5.3. Species Distribution of Characteristic Wild Edible Mushrooms
From the spatial distribution of different mushroom commodities in various cities in Yunnan Province (
Figure 7), we can see that Kunming, Qujing, Chuxiong Yi, and Yuxi are the main sales centers for most mushrooms, including Boletus, Russula virescens, Chanterelle, Black Tiger Palm and Thelephora ganbajun Zang, etc. Especially in Kunming, the sales of wild edible mushrooms are not only high, but also varied. In addition to these four cities, Wenshan Zhuang and Miao is a major sales location for Morel, and Dêqên Tibetan is a major sales location for Tricholoma matsutake. It was found that most mushrooms are sold in Kunming and its surrounding areas, but there are also several unique mushrooms for sale in other areas. These results are also consistent with previous research results on the species distribution of wild mushrooms in Yunnan [
24].
5.4. Flow Analysis of Merchandise Production and Sales Matrix
From the merchandise production and sales matrix (
Table 6), we can see that Dali Bai, Chuxiong Yi, Lijiang, and Pu’er are the main export areas of wild edible mushrooms, while Kunming is the main centralized sales center for these mushrooms. As shown in
Figure 8, export commodities mainly flow into Kunming from the surrounding areas of Kunming and are then sold on. Kunming is located in the middle of Yunnan Province, and Dali Bai, Chuxiong Yi, Lijiang, and Pu’er are situated in the west of Kunming. Compared with Pu’er, Lijiang, Chuxiong Yi, and Dali Bai, the density of the first-class roads and expressways in Kunming is obviously higher and more comprehensive, which is more conducive to foreign sales of wild edible mushroom products. Therefore, Pu’er, Lijiang, Dali Bai, and Chuxiong Yi are able to transport wild edible mushrooms to Kunming, a city that is more beneficial for transporting and selling commodities.
5.5. Comprehensive Analysis of SDPI for Each City
The SDPI considers the tourism market, sales market, and road network conditions of various cities. Mushroom place-name and mushroom restaurant POI represent local tourism markets; for these, a mushroom place name may have extraordinary human-related characteristics and a mushroom restaurant provides a uniquely flavored cuisine; Online shopping data represent the local sales market. In China, online shopping consumption can broadly reflect the overall sales of goods in a region. The convenience of transportation indirectly affects the wild edible mushroom market by influencing the construction of the logistics. The statistics of the sustainable development index of wild edible mushrooms in Yunnan Province are analyzed as statistical units by cities, and the normalized potential index of sustainable development of the wild edible mushroom market is obtained (
Table 7) after normalization.
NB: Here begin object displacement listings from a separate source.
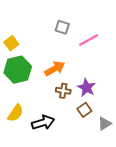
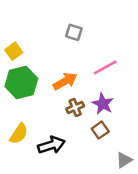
pink line: (89, 40) -> (105, 67), moved
brown cross: (63, 91) -> (75, 107), turned -32
gray triangle: (104, 124) -> (124, 160), moved

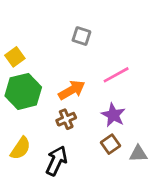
brown cross: (75, 107) -> (66, 119), moved
black arrow: (51, 145) -> (56, 161), turned -48
gray triangle: (124, 160) -> (138, 154), moved, turned 30

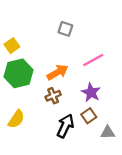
gray triangle: (138, 154) -> (108, 133), moved
black arrow: (56, 161) -> (65, 126), moved

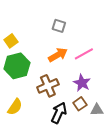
orange arrow: (58, 72) -> (58, 55), moved
brown cross: (53, 96) -> (48, 86), size x1.5
gray triangle: (108, 133) -> (97, 110), moved

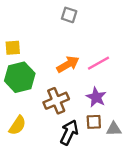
gray square: (59, 26) -> (69, 15), moved
yellow square: (11, 41) -> (13, 48), turned 32
brown square: (80, 104) -> (94, 122), turned 32

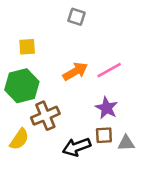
yellow square: (13, 48) -> (27, 47), moved
brown cross: (56, 101) -> (45, 116), moved
black arrow: (69, 132) -> (77, 147), turned -135

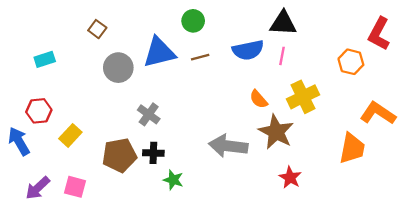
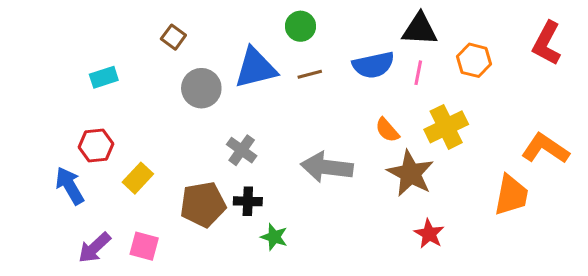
orange hexagon: (351, 62) -> (474, 60), moved
gray arrow: (228, 146) -> (327, 167), moved

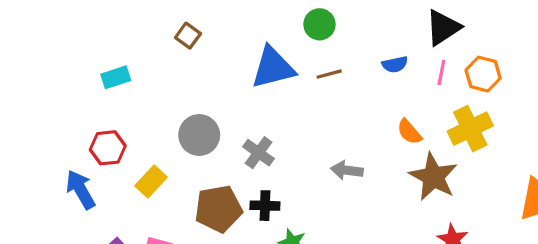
black triangle: (420, 29) -> (443, 28), turned -36
orange hexagon: (474, 60) -> (483, 74), moved
blue semicircle: (373, 65) -> (395, 64), size x0.6
gray circle: (201, 88) -> (199, 135), moved
gray arrow: (327, 167) -> (347, 170), size x0.6

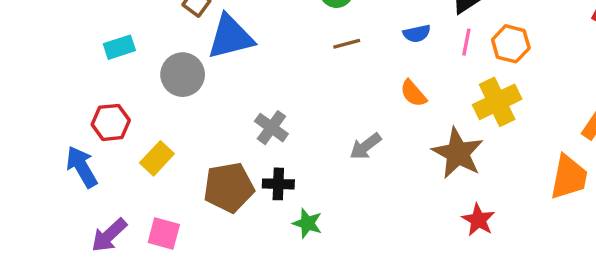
blue triangle: (273, 68) -> (230, 37), moved
orange semicircle: (409, 132) -> (413, 93), moved
gray circle: (199, 135) -> (183, 75), moved
gray arrow: (347, 170) -> (365, 146), turned -44

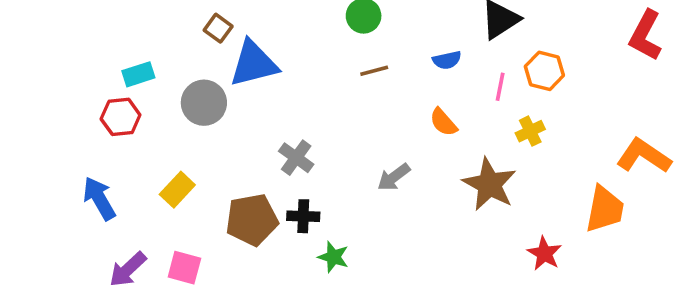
pink line: (466, 42) -> (500, 87), moved
yellow cross: (497, 102) -> (530, 131), size x0.6
red hexagon: (111, 122) -> (121, 117), moved
red star: (478, 220) -> (544, 253), moved

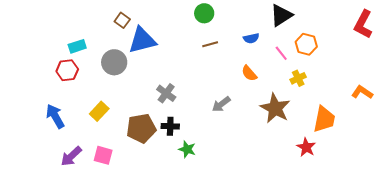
pink line: (500, 87) -> (281, 53), turned -49
orange L-shape: (644, 156) -> (362, 92), size x0.7
orange trapezoid: (605, 209) -> (324, 119), moved

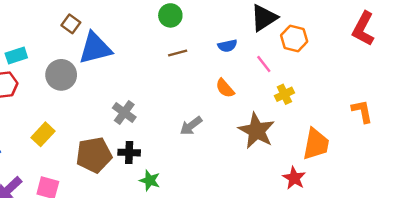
orange hexagon: (306, 44) -> (294, 38), moved
orange L-shape: (362, 92) -> (362, 111), turned 45

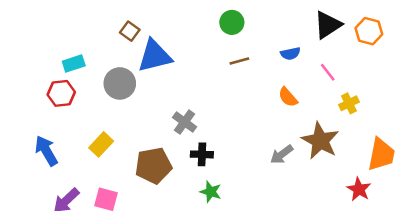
orange hexagon: (294, 38) -> (369, 31), moved
gray arrow: (191, 126) -> (282, 154), moved
black cross: (129, 153) -> (202, 154), moved

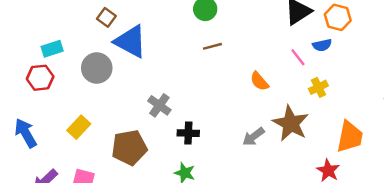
blue semicircle: (290, 54) -> (322, 45), moved
blue triangle: (155, 56) -> (130, 42), turned 42
black cross: (202, 154) -> (188, 133), moved

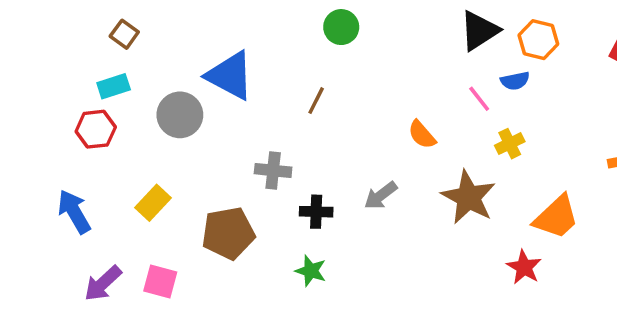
brown square: (106, 17) -> (124, 34), moved
brown line: (212, 46) -> (316, 101), moved, turned -48
gray cross: (159, 105) -> (273, 170), turned -30
gray arrow: (253, 137) -> (381, 196), moved
orange trapezoid: (350, 137) -> (556, 217), turned 36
From the table, it can be seen that Kunming’s normalized potential index of sustainable development ranks first, and it is in the absolute leading position. The reason for its high index is that Kunming is the capital and economic center of Yunnan Province; it has a large number of POI, with mushroom restaurants and mushroom place names, and a large number of wild edible mushroom sales. Qujing’s development potential index is 0.74, ranking second. It has good tourism and sales markets and a high road network coverage. Pu’er, Chuxiong Yi, Dêqên Tibetan, Dali Bai, and Lijiang have excellent potential for sustainable development. It is worth noting that although Dêqên Tibetan is located in a remote region, its sales market is perfect, and it has excellent potential for the development of wild edible mushrooms. It can be seen from the table that, except for Dêqên Tibetan, the cities with great market potential for such mushrooms in Yunnan Province are mainly distributed around Kunming, forming a wild edible mushroom market group with Kunming at the center. The sustainable development potential of wild edible mushroom markets in Lincang, Honghe Hani and Yi, Zhaotong, and Nujiang Lisu is low, the latter being the lowest. The POI quantities, online shopping sales levels, and road network densities related to these mushrooms in these four cities are all at the downstream level in Yunnan. Given their current situations, these four places are not suitable for wild edible mushroom markets. To develop the wild edible mushroom industry in these cities, higher investment in resources and more funding are required compared with elsewhere.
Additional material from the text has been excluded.